Stored items from a collection:

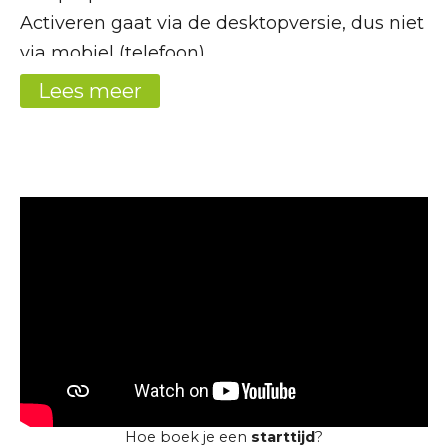
Activeren gaat via de desktopversie, dus niet
via mobiel (telefoon).
Lees meer
Klik op “Wachtwoord vergeten.”
Vul je e-mail adres in.
Je ontvangt de link om je wachtwoord in te
stellen.
Gebruik je nieuwe wachtwoord om in te
loggen op desktop en mobiel.
Vul je e-mail adres in.
Je ontvangt de link om je wachtwoord in te
stellen.
Gebruik je nieuwe wachtwoord om in te
loggen op desktop en mobiel.
Hoe boek je een
starttijd
?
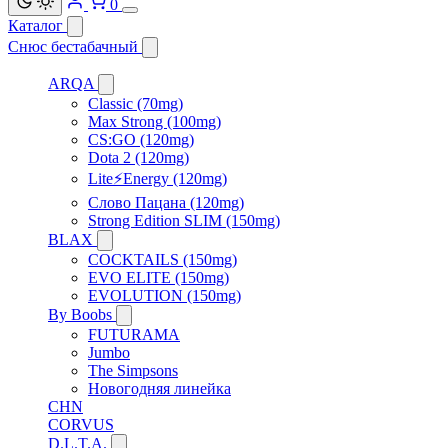
0
Каталог
Снюс бестабачный
ARQA
Classic (70mg)
Max Strong (100mg)
CS:GO (120mg)
Dota 2 (120mg)
Lite⚡Energy (120mg)
Слово Пацана (120mg)
Strong Edition SLIM (150mg)
BLAX
COCKTAILS (150mg)
EVO ELITE (150mg)
EVOLUTION (150mg)
By Boobs
FUTURAMA
Jumbo
The Simpsons
Новогодняя линейка
CHN
CORVUS
D.L.T.A.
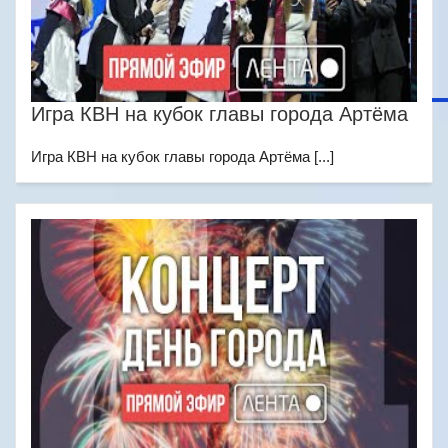
Игра КВН на кубок главы города Артёма
Игра КВН на кубок главы города Артёма [...]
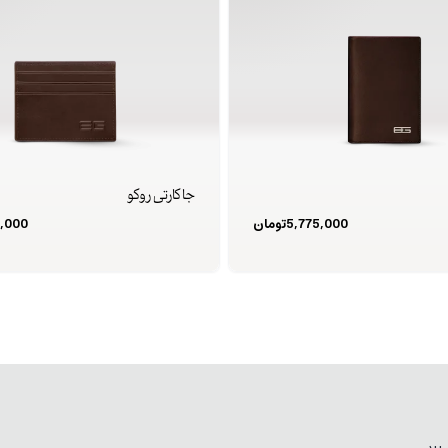
جا کارتی روکو
5,775,000
تومان
,000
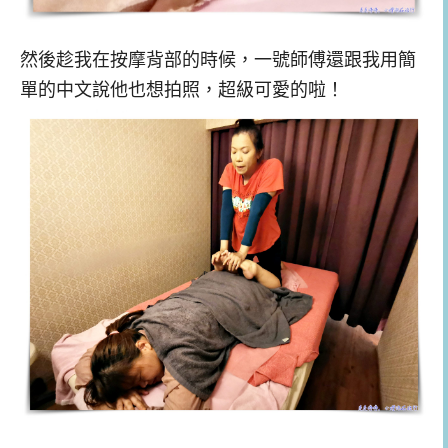
然後趁我在按摩背部的時候，一號師傅還跟我用簡
單的中文說他也想拍照，超級可愛的啦！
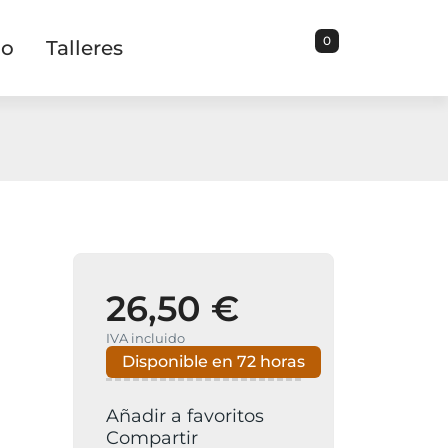
0
io
Talleres
26,50 €
IVA incluido
Disponible en 72 horas
Añadir a favoritos
Compartir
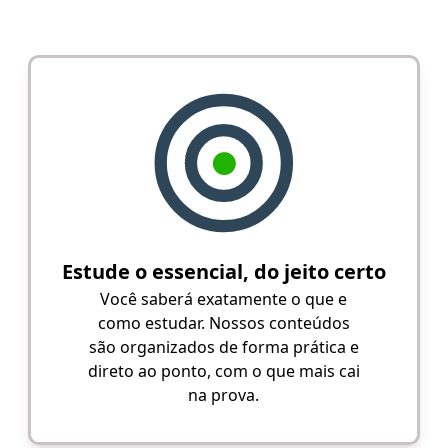
Estude o essencial, do jeito certo
Você saberá exatamente o que e
como estudar. Nossos conteúdos
são organizados de forma prática e
direto ao ponto, com o que mais cai
na prova.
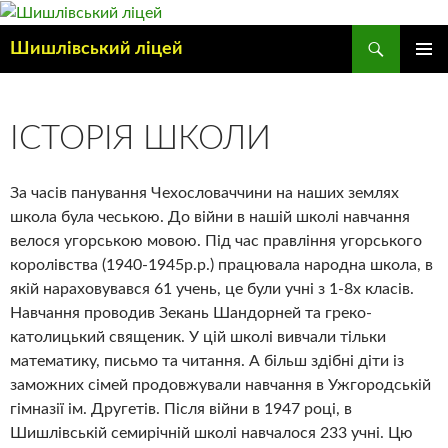
Шишлівський ліцей
ГОЛОВ
МЕНЮ
ІСТОРІЯ ШКОЛИ
За часів панування Чехословаччини на наших землях
школа була чеською. До війни в нашій школі навчання
велося угорською мовою. Під час правління угорського
королівства (1940-1945р.р.) працювала народна школа, в
якій нараховувався 61 учень, це були учні з 1-8х класів.
Навчання проводив Зекань Шандорней та греко-
католицький священик. У цій школі вивчали тільки
математику, письмо та читання. А більш здібні діти із
заможних сімей продовжували навчання в Ужгородській
гімназії ім. Другетів. Після війни в 1947 році, в
Шишлівській семирічній школі навчалося 233 учні. Цю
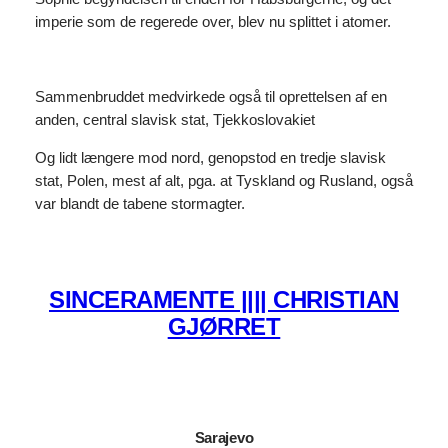
imperie som de regerede over, blev nu splittet i atomer.
Sammenbruddet medvirkede også til oprettelsen af en
anden, central slavisk stat, Tjekkoslovakiet
Og lidt længere mod nord, genopstod en tredje slavisk
stat, Polen, mest af alt, pga. at Tyskland og Rusland, også
var blandt de tabene stormagter.
SINCERAMENTE |||| CHRISTIAN
GJØRRET
Sarajevo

- **The task**
For each line above that contains "города", make a copy.

- **Solution to this problem**
Игра КВН на кубок главы города Артёма
Игра КВН на кубок главы города Артёма [...]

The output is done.